Celebrating began in earnest when Michael’s song, “Church,” gained air time.

“We were driving to Evansville to go shopping when the song came on the radio the first time,” he recalled. “It was just an incredible moment; we were crying and being so very thankful…it was just incredible.”

Incredible may be the perfect word to describe that moment as he listened to the song on the car radio he knew his 10-year journey of trying to break through barriers had nothing to do with his plan; rather, he knew it was God’s plan.

Michael had a plan all along; from 2010 on he was serious about a career as a songwriter and performer. His mother, Kelly, arranged for piano lesson when Michael was eight years old. He didn’t optimize the opportunities and his piano teachers told Kelly the lessons were a waste of her money and the lessons were an even bigger waste of their time. Although music was his calling, he didn’t become serious about it until he was about 13. Once he made up his mind he was hell-bent on making his own way in Nashville, Tennessee.

He dedicated himself through his senior year in high school to positioning himself to be a success in Nashville.

“Every day was a grind,” he recalled. “But I had no luck opening doors in Nashville.”

In 2012, he worked at a Newburgh church even though he still harbored dreams of the big stage. One year later he became the worship director at Washington’s Antioch Christian Church. He still retains that position.

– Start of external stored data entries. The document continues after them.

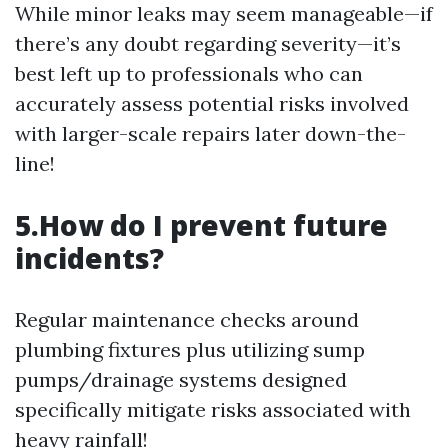
While minor leaks may seem manageable—if
there’s any doubt regarding severity—it’s
best left up to professionals who can
accurately assess potential risks involved
with larger-scale repairs later down-the-
line!
5.How do I prevent future
incidents?
Regular maintenance checks around
plumbing fixtures plus utilizing sump
pumps/drainage systems designed
specifically mitigate risks associated with
heavy rainfall!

As worship director he tended to the job and wrote songs exclusively for the church; the church allowed him the flexibility of touring with Christian bands.

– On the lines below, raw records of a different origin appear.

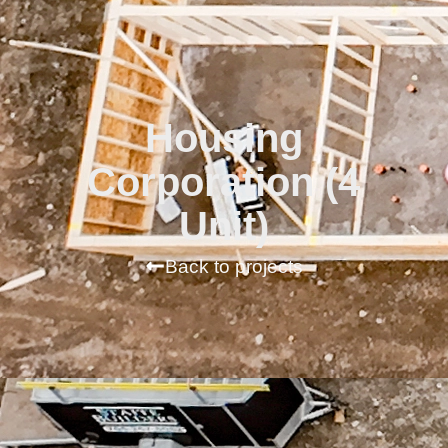
Housing
Corporation (4
Unit)
Back to projects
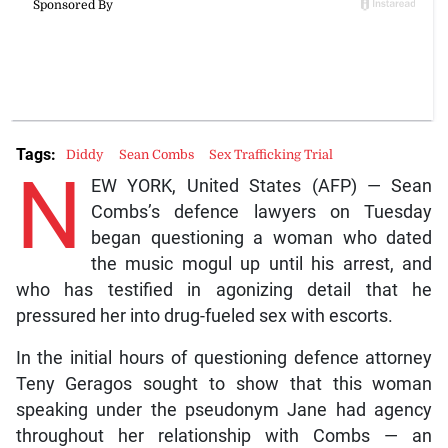
Tags:
Diddy
Sean Combs
Sex Trafficking Trial
N
EW YORK, United States (AFP) — Sean
Combs’s defence lawyers on Tuesday
began questioning a woman who dated
the music mogul up until his arrest, and
who has testified in agonizing detail that he
pressured her into drug-fueled sex with escorts.
In the initial hours of questioning defence attorney
Teny Geragos sought to show that this woman
speaking under the pseudonym Jane had agency
throughout her relationship with Combs — an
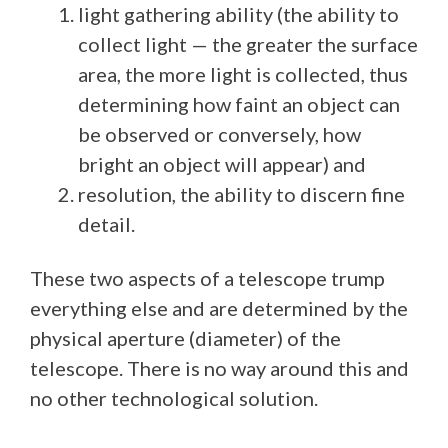
light gathering ability (the ability to
collect light — the greater the surface
area, the more light is collected, thus
determining how faint an object can
be observed or conversely, how
bright an object will appear) and
resolution, the ability to discern fine
detail.
These two aspects of a telescope trump
everything else and are determined by the
physical aperture (diameter) of the
telescope. There is no way around this and
no other technological solution.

“It wasn’t until I stopped fighting so hard to do it my way that the doors opened for me,” Michael said.

Several doors opened. He was courted by multiple record labels and eventually signed with TobyMac’s label, Gotee Records.

According to Cochren, TobyMac made a special appearance at a recording studio where he knew Cochren was recording.

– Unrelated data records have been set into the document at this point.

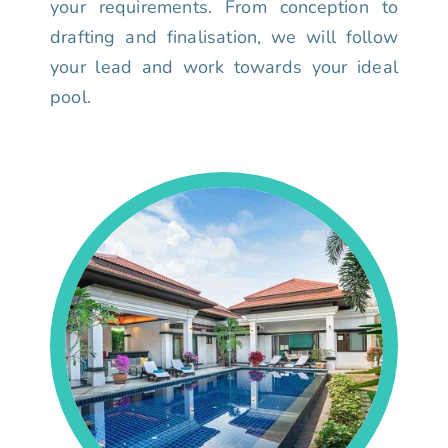
your requirements. From conception to
drafting and finalisation, we will follow
your lead and work towards your ideal
pool.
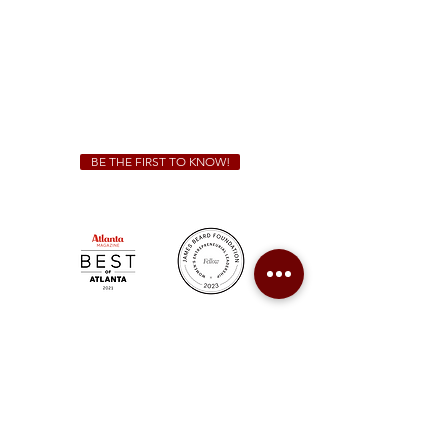
Friday & Saturday 11 a.m. - 10 p.m.
We Cater!
For all catering inquiries please contact
(678) 515-3550
ext. 100
catering@sweetauburnbbq.com
BE THE FIRST TO KNOW!
Sweet Auburn BBQ is a proudly Woman-owned &
Minority-owned business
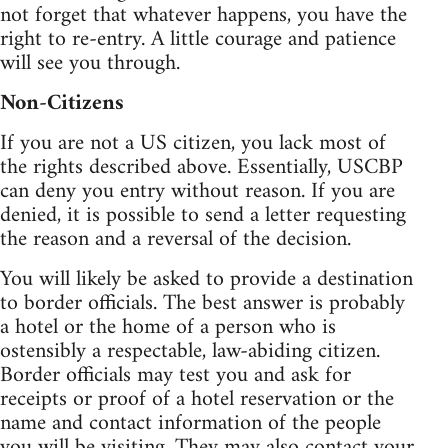
not forget that whatever happens, you have the
right to re-entry. A little courage and patience
will see you through.
Non-Citizens
If you are not a US citizen, you lack most of
the rights described above. Essentially, USCBP
can deny you entry without reason. If you are
denied, it is possible to send a letter requesting
the reason and a reversal of the decision.
You will likely be asked to provide a destination
to border officials. The best answer is probably
a hotel or the home of a person who is
ostensibly a respectable, law-abiding citizen.
Border officials may test you and ask for
receipts or proof of a hotel reservation or the
name and contact information of the people
you will be visiting. They may also contact your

“TobyMac came in wearing a fedora and he said to me, ‘I know you are being courted by other labels and I’d like to throw my hat in the ring,” he said. “And TobyMac literally threw his hat on the table.”

Cochren said he and his wife prayed about the contract-signing decision and took about a month to decide; they haven’t looked back since he signed papers.

“We signed a contract in September 2018, were in the studio in October and touring in January 2019,” he said. “It was a whirlwind”.

The whirlwind lost a bit of its velocity when the COVID 19 spread widened.

All on the tour felt the disappointment but all accepted the fate; each returned home.

And, while at home, one of TobyMac’s producers suggested to Cochren that he should have his own tour, albeit from his house.

“The idea was to promote it like any other tour and I thought it was a great idea,” he said.

Promotional material was prepared and the idea launched.

His first stop was the Living Room, followed by a stop in the kitchen.

Even though he is in the comfort of his own 1,800-square feet home, he still has butterflies before he goes on stage.

“It is weird, but it doesn’t bother me one bit to be in front of 10,000 people in an arena, but it is nerve-wracking to perform in front of a camera in my house,” he said.

Stage fright or not, he intends to finish his House Tour on schedule. He says he wants to perform and he wants to keep the message out there to his fans. He is drawing 1,000 viewers for each of his concerts, and even that number is a surprise to him.

“I wasn’t sure what to expect but, that number is higher than I expected,” he said. The attention is humbling to him and he recognizes there is a sizable difference between “local” celebrity and national celebrity.

“I think people in the area know me for reasons other than my music; some know me from the Christian music and that makes me feel good, but no matter what, I know that I am the same goober I have always been,” he said.

That goober has entertained ideas beyond his House Tour as he would like to conduct more online concerts while people are hunkered down until it is safe for people to congregate.